- [TASK DIRECTIONS]: Reproduce exactly the lines from the top of the records below through the line holding "Петр Марченко представляет".

- [INPUT DATA]:
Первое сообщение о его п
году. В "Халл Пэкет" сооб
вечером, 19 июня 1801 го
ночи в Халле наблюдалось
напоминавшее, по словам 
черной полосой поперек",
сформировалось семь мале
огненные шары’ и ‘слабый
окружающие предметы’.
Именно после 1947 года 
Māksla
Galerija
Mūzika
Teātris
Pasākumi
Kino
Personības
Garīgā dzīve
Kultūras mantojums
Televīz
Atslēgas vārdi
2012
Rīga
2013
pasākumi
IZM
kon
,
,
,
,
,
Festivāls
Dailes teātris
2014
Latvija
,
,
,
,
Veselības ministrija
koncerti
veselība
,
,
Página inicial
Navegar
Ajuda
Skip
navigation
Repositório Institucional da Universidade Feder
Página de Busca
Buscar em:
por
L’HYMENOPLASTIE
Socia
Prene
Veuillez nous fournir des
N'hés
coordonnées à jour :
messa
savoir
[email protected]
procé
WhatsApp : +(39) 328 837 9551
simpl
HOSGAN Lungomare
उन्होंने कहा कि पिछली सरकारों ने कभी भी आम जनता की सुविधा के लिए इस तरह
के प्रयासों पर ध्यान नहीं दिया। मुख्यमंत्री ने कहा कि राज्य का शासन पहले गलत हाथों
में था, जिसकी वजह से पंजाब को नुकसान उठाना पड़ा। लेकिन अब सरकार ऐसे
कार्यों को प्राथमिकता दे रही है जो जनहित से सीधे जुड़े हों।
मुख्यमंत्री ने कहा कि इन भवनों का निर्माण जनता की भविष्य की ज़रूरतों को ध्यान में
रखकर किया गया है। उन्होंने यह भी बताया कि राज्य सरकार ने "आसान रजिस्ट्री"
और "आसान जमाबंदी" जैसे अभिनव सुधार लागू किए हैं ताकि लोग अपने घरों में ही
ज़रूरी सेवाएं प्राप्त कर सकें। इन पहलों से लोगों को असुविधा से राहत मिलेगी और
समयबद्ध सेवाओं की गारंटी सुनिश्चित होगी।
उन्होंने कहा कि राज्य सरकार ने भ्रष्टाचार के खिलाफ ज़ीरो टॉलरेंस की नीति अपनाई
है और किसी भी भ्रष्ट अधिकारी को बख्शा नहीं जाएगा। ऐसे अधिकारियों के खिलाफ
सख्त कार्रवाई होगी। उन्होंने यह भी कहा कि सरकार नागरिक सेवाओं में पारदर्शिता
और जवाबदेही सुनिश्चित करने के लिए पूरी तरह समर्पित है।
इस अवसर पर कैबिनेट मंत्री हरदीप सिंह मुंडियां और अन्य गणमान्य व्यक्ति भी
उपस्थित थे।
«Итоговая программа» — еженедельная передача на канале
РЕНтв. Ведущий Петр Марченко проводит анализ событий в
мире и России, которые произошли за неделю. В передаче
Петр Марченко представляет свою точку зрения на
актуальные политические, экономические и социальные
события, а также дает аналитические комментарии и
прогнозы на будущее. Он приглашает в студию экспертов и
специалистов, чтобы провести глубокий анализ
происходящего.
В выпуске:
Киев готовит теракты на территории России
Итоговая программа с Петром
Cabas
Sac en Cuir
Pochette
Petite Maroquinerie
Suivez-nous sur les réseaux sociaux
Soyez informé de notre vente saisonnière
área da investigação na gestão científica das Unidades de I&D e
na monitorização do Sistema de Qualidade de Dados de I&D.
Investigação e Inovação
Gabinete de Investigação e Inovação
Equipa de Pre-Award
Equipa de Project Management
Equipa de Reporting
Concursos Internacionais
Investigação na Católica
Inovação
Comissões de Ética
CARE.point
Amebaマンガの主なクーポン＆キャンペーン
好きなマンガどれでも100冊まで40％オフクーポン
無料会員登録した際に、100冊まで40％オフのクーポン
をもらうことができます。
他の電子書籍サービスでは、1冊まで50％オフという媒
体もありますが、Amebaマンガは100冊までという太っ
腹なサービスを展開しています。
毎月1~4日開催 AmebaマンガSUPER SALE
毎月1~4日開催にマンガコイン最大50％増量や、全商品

- [ANSWER TO THE PROBLEM]:
Первое сообщение о его п
году. В "Халл Пэкет" сооб
вечером, 19 июня 1801 го
ночи в Халле наблюдалось
напоминавшее, по словам 
черной полосой поперек",
сформировалось семь мале
огненные шары’ и ‘слабый
окружающие предметы’.
Именно после 1947 года 
Māksla
Galerija
Mūzika
Teātris
Pasākumi
Kino
Personības
Garīgā dzīve
Kultūras mantojums
Televīz
Atslēgas vārdi
2012
Rīga
2013
pasākumi
IZM
kon
,
,
,
,
,
Festivāls
Dailes teātris
2014
Latvija
,
,
,
,
Veselības ministrija
koncerti
veselība
,
,
Página inicial
Navegar
Ajuda
Skip
navigation
Repositório Institucional da Universidade Feder
Página de Busca
Buscar em:
por
L’HYMENOPLASTIE
Socia
Prene
Veuillez nous fournir des
N'hés
coordonnées à jour :
messa
savoir
[email protected]
procé
WhatsApp : +(39) 328 837 9551
simpl
HOSGAN Lungomare
उन्होंने कहा कि पिछली सरकारों ने कभी भी आम जनता की सुविधा के लिए इस तरह
के प्रयासों पर ध्यान नहीं दिया। मुख्यमंत्री ने कहा कि राज्य का शासन पहले गलत हाथों
में था, जिसकी वजह से पंजाब को नुकसान उठाना पड़ा। लेकिन अब सरकार ऐसे
कार्यों को प्राथमिकता दे रही है जो जनहित से सीधे जुड़े हों।
मुख्यमंत्री ने कहा कि इन भवनों का निर्माण जनता की भविष्य की ज़रूरतों को ध्यान में
रखकर किया गया है। उन्होंने यह भी बताया कि राज्य सरकार ने "आसान रजिस्ट्री"
और "आसान जमाबंदी" जैसे अभिनव सुधार लागू किए हैं ताकि लोग अपने घरों में ही
ज़रूरी सेवाएं प्राप्त कर सकें। इन पहलों से लोगों को असुविधा से राहत मिलेगी और
समयबद्ध सेवाओं की गारंटी सुनिश्चित होगी।
उन्होंने कहा कि राज्य सरकार ने भ्रष्टाचार के खिलाफ ज़ीरो टॉलरेंस की नीति अपनाई
है और किसी भी भ्रष्ट अधिकारी को बख्शा नहीं जाएगा। ऐसे अधिकारियों के खिलाफ
सख्त कार्रवाई होगी। उन्होंने यह भी कहा कि सरकार नागरिक सेवाओं में पारदर्शिता
और जवाबदेही सुनिश्चित करने के लिए पूरी तरह समर्पित है।
इस अवसर पर कैबिनेट मंत्री हरदीप सिंह मुंडियां और अन्य गणमान्य व्यक्ति भी
उपस्थित थे।
«Итоговая программа» — еженедельная передача на канале
РЕНтв. Ведущий Петр Марченко проводит анализ событий в
мире и России, которые произошли за неделю. В передаче
Петр Марченко представляет свою точку зрения на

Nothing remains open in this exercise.